» TASK TO CARRY OUT
Without including any picture, write out the entries exactly as they stand.

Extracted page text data
------------
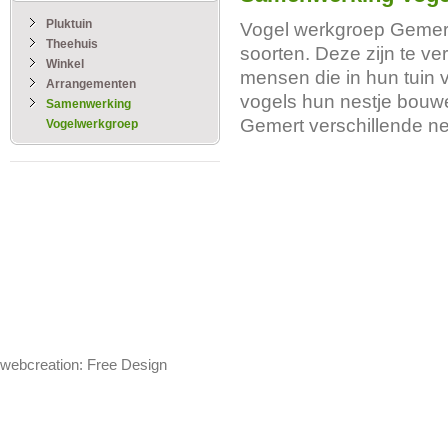
Pluktuin
Vogel werkgroep Gemert 
Theehuis
soorten. Deze zijn te ve
Winkel
mensen die in hun tuin 
Arrangementen
vogels hun nestje bouw
Samenwerking
Gemert verschillende ne
Vogelwerkgroep
webcreation: Free Design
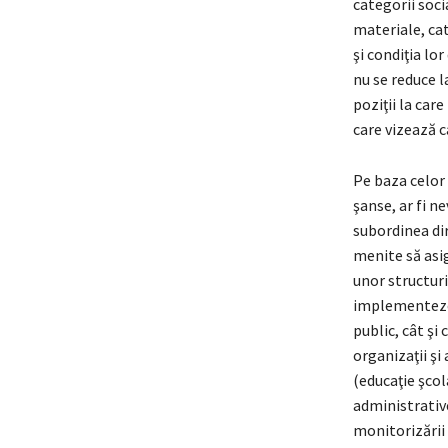
categorii soci
materiale, cat
şi condiţia lo
nu se reduce 
poziţii la car
care vizează c
Pe baza celor 
şanse, ar fi 
subordinea dir
menite să asig
unor structuri
implementeze 
public, cât şi 
organizaţii şi
(educaţie şcol
administrative
monitorizării 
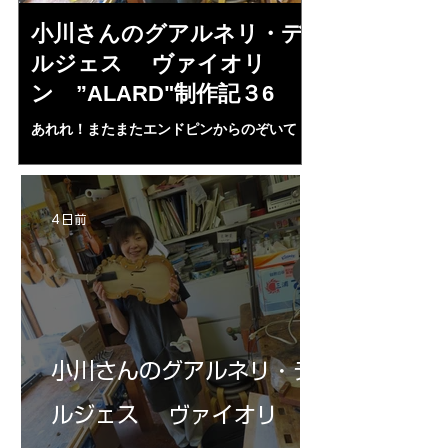
小川さんのグアルネリ・デ
倉沢さんの
ルジェス ヴァイオリ
ルジェス”KO
ン ”ALARD"制作記３6
作記7
あれれ！またまたエンドピンからのぞいて
コーチャンスキー、
る・・・。発見、わずかな光が漏れてる。全
も呼ばれる、WIに
部やり直し。エンドピン脇をヤスリ、ノミ、
ンストのポール・コ
ペーパー１００゜で徹底して削る。やっと光
ある。倉沢さん徹底
が消えた。にかわで再度閉じる。消えた――
ーティカルを追及し
4 日前
の小川さんの笑顔が満開となる・・。いよい
いる。基本に神経を
よ来週からニス塗りか？
小川さんのグアルネリ・デ
ルジェス ヴァイオリ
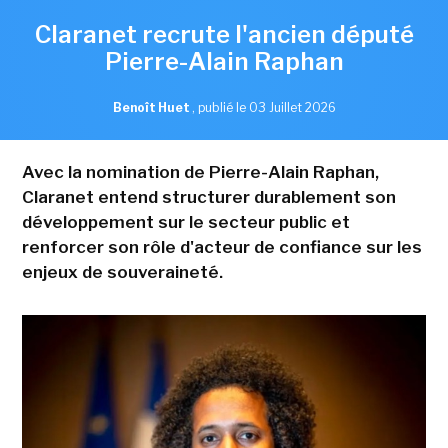
Claranet recrute l'ancien député
Pierre-Alain Raphan
Benoît Huet
,
publié le 03 Juillet 2026
Avec la nomination de Pierre-Alain Raphan,
Claranet entend structurer durablement son
développement sur le secteur public et
renforcer son rôle d'acteur de confiance sur les
enjeux de souveraineté.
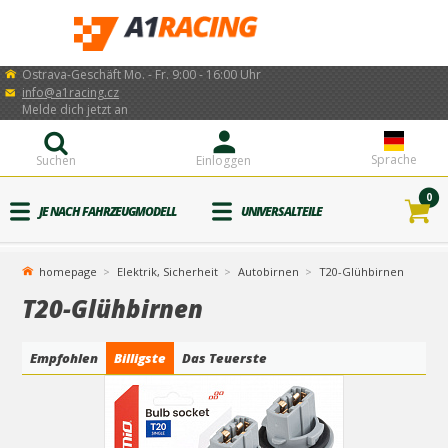
Ostrava-Geschäft Mo. - Fr. 9:00 - 16:00 Uhr
info@a1racing.cz
Melde dich jetzt an
Sprache
Suchen
Einloggen
0
JE NACH FAHRZEUGMODELL
UNIVERSALTEILE
homepage
Elektrik, Sicherheit
Autobirnen
T20-Glühbirnen
T20-Glühbirnen
Empfohlen
Billigste
Das Teuerste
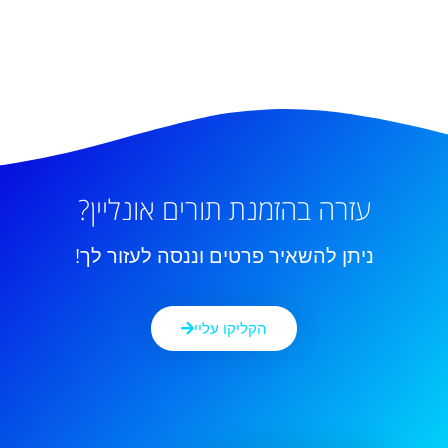
עזרה בהזמנת תורים אונליין?
ניתן להשאיר פרטים וננסה לעזור לך!
הקליקו עליי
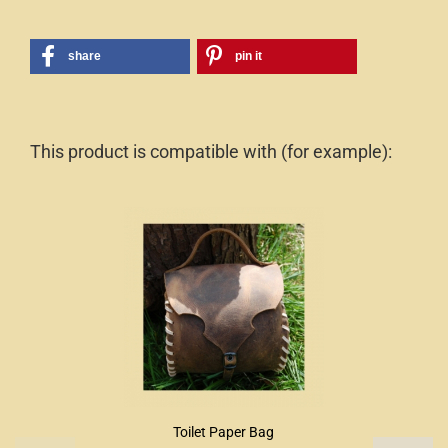
share
pin it
This product is compatible with (for example):
Toilet Paper Bag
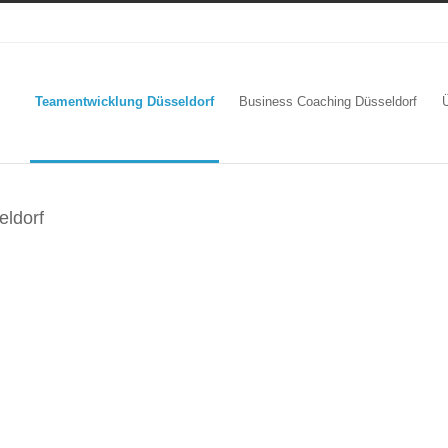
Teamentwicklung Düsseldorf
Business Coaching Düsseldorf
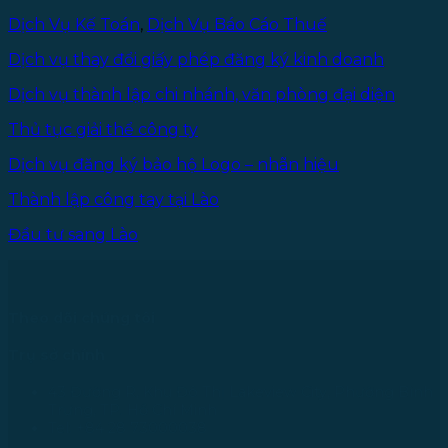
Dịch Vụ Kế Toán
,
Dịch Vụ Báo Cáo Thuế
Dịch vụ thay đổi giấy phép đăng ký kinh doanh
Dịch vụ thành lập chi nhánh, văn phòng đại diện
Thủ tục giải thể công ty
Dịch vụ đăng ký bảo hộ Logo – nhãn hiệu
Thành lập công tay tại Lào
Đầu tư sang Lào
Theo dõi chúng tôi
Trụ sở chính
43 Đường R, Khu Đô Thị Lakeview City, Phường Bình
Trưng, TP. Hồ Chí Minh
Tel: +84 28 73000038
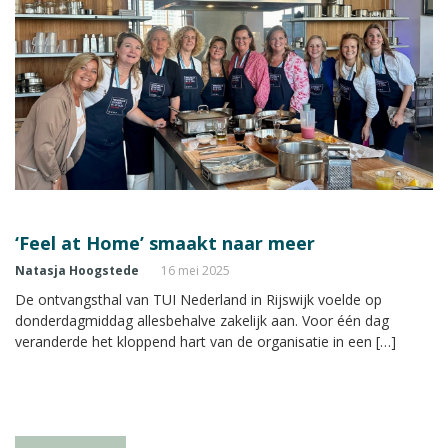
‘Feel at Home’ smaakt naar meer
Natasja Hoogstede
16 mei 2025
De ontvangsthal van TUI Nederland in Rijswijk voelde op
donderdagmiddag allesbehalve zakelijk aan. Voor één dag
veranderde het kloppend hart van de organisatie in een […]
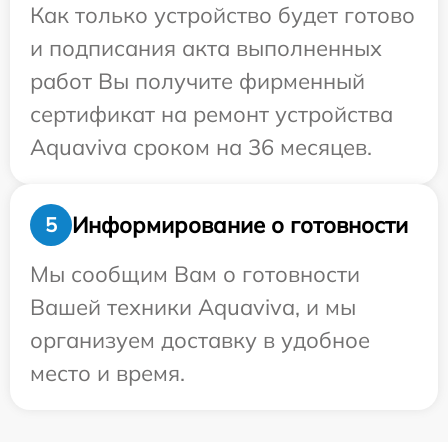
Как только устройство будет готово
и подписания акта выполненных
работ Вы получите фирменный
сертификат на ремонт устройства
Aquaviva сроком на 36 месяцев.
Информирование о готовности
5
Мы сообщим Вам о готовности
Вашей техники Aquaviva, и мы
организуем доставку в удобное
место и время.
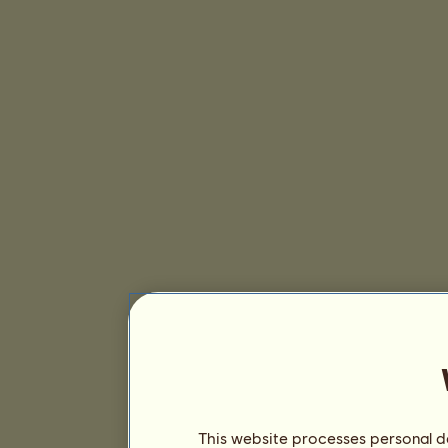
This website processes personal da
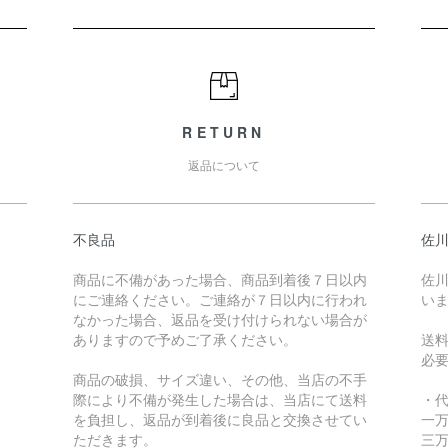
RETURN
返品について
不良品
佐川
商品に不備があった場合、商品到着後７日以内
佐川
にご連絡ください。ご連絡が７日以内に行われ
い
なかった場合、返品を受け付けられない場合が
ありますので予めご了承ください。
送
必
商品の破損、サイズ違い、その他、当店の不手
際により不備が発生した場合は、当店にて送料
・
を負担し、返品が到着後に良品と交換させてい
一万
ただきます。
三万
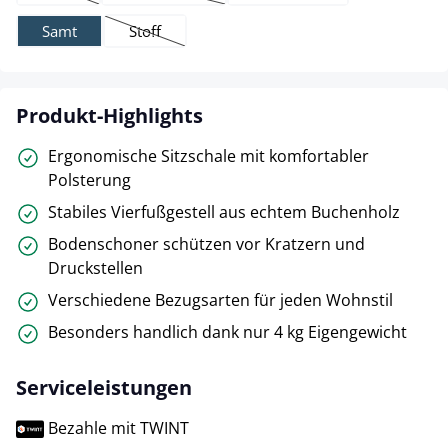
(Diese Option ist zurzeit nicht verfügbar.)
(Diese Option ist zurzeit nicht verfügbar.)
Samt
Stoff
(Diese Option ist zurzeit nicht verfügbar.)
Produkt-Highlights
Ergonomische Sitzschale mit komfortabler
Polsterung
Stabiles Vierfußgestell aus echtem Buchenholz
Bodenschoner schützen vor Kratzern und
Druckstellen
Verschiedene Bezugsarten für jeden Wohnstil
Besonders handlich dank nur 4 kg Eigengewicht
Serviceleistungen
Bezahle mit TWINT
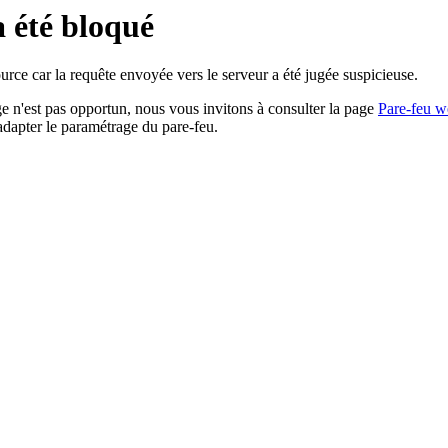
a été bloqué
rce car la requête envoyée vers le serveur a été jugée suspicieuse.
age n'est pas opportun, nous vous invitons à consulter la page
Pare-feu w
adapter le paramétrage du pare-feu.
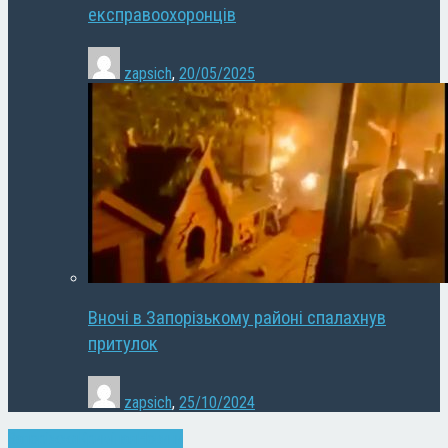
експравоохоронців
zapsich
,
20/05/2025
Вночі в Запорізькому районі спалахнув
притулок
zapsich
,
25/10/2024
Запоріжжя
Кримінал
Новини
------------
» YOUR SOLUTION
Pluktuin
Vogel werkgroep Gemert 
Theehuis
soorten. Deze zijn te ve
Winkel
mensen die in hun tuin 
Arrangementen
vogels hun nestje bouw
Samenwerking
Gemert verschillende ne
Vogelwerkgroep
webcreation: Free Design
categorii soci
materiale, cat
şi condiţia lo
nu se reduce 
poziţii la car
care vizează c
Pe baza celor 
şanse, ar fi 
subordinea dir
menite să asig
unor structuri
implementeze 
public, cât şi 
organizaţii şi
(educaţie şcol
administrative
monitorizării 
小川さんのグアルネリ・デ
倉沢さんの
ルジェス ヴァイオリ
ルジェス”KO
ン ”ALARD"制作記３6
作記7
あれれ！またまたエンドピンからのぞいて
コーチャンスキー、
る・・・。発見、わずかな光が漏れてる。全
も呼ばれる、WIに
部やり直し。エンドピン脇をヤスリ、ノミ、
ンストのポール・コ
ペーパー１００゜で徹底して削る。やっと光
ある。倉沢さん徹底
が消えた。にかわで再度閉じる。消えた――
ーティカルを追及し
4 日前
の小川さんの笑顔が満開となる・・。いよい
いる。基本に神経を
よ来週からニス塗りか？
小川さんのグアルネリ・デ
ルジェス ヴァイオリ
Claranet recrute l'ancien député
Pierre-Alain Raphan
Benoît Huet
,
publié le 03 Juillet 2026
Avec la nomination de Pierre-Alain Raphan,
Claranet entend structurer durablement son
développement sur le secteur public et
renforcer son rôle d'acteur de confiance sur les
enjeux de souveraineté.
Ostrava-Geschäft Mo. - Fr. 9:00 - 16:00 Uhr
info@a1racing.cz
Melde dich jetzt an
Sprache
Suchen
Einloggen
0
JE NACH FAHRZEUGMODELL
UNIVERSALTEILE
homepage
Elektrik, Sicherheit
Autobirnen
T20-Glühbirnen
T20-Glühbirnen
Empfohlen
Billigste
Das Teuerste
עזרה בהזמנת תורים אונליין?
ניתן להשאיר פרטים וננסה לעזור לך!
הקליקו עליי
share
pin it
This product is compatible with (for example):
Toilet Paper Bag
Teamentwicklung Düsseldorf
Business Coaching Düsseldorf
Dịch Vụ Kế Toán
,
Dịch Vụ Báo Cáo Thuế
Dịch vụ thay đổi giấy phép đăng ký kinh doanh
Dịch vụ thành lập chi nhánh, văn phòng đại diện
Thủ tục giải thể công ty
Dịch vụ đăng ký bảo hộ Logo – nhãn hiệu
Thành lập công tay tại Lào
Đầu tư sang Lào
Theo dõi chúng tôi
Trụ sở chính
43 Đường R, Khu Đô Thị Lakeview City, Phường Bình
Trưng, TP. Hồ Chí Minh
Tel: +84 28 73000038
‘Feel at Home’ smaakt naar meer
Natasja Hoogstede
16 mei 2025
De ontvangsthal van TUI Nederland in Rijswijk voelde op
donderdagmiddag allesbehalve zakelijk aan. Voor één dag
veranderde het kloppend hart van de organisatie in een […]
Как только устройство будет готово
и подписания акта выполненных
работ Вы получите фирменный
сертификат на ремонт устройства
Aquaviva сроком на 36 месяцев.
Информирование о готовности
5
Мы сообщим Вам о готовности
Вашей техники Aquaviva, и мы
организуем доставку в удобное
место и время.
This website processes personal da
RETURN
返品について
不良品
佐川
商品に不備があった場合、商品到着後７日以内
佐川
にご連絡ください。ご連絡が７日以内に行われ
い
なかった場合、返品を受け付けられない場合が
ありますので予めご了承ください。
送
必
商品の破損、サイズ違い、その他、当店の不手
際により不備が発生した場合は、当店にて送料
・
を負担し、返品が到着後に良品と交換させてい
一万
ただきます。
三万
(Diese Option ist zurzeit nicht verfügbar.)
(Diese Option ist zurzeit nicht verfügbar.)
Samt
Stoff
(Diese Option ist zurzeit nicht verfügbar.)
Produkt-Highlights
Ergonomische Sitzschale mit komfortabler
Polsterung
Stabiles Vierfußgestell aus echtem Buchenholz
Bodenschoner schützen vor Kratzern und
Druckstellen
Verschiedene Bezugsarten für jeden Wohnstil
Besonders handlich dank nur 4 kg Eigengewicht
Serviceleistungen
Bezahle mit TWINT
a été bloqué
rce car la requête envoyée vers le serveur a été jugée suspicieuse.
age n'est pas opportun, nous vous invitons à consulter la page
Pare-feu w
adapter le paramétrage du pare-feu.
експравоохоронців
zapsich
,
20/05/2025
Вночі в Запорізькому районі спалахнув
притулок
zapsich
,
25/10/2024
Запоріжжя
Кримінал
Новини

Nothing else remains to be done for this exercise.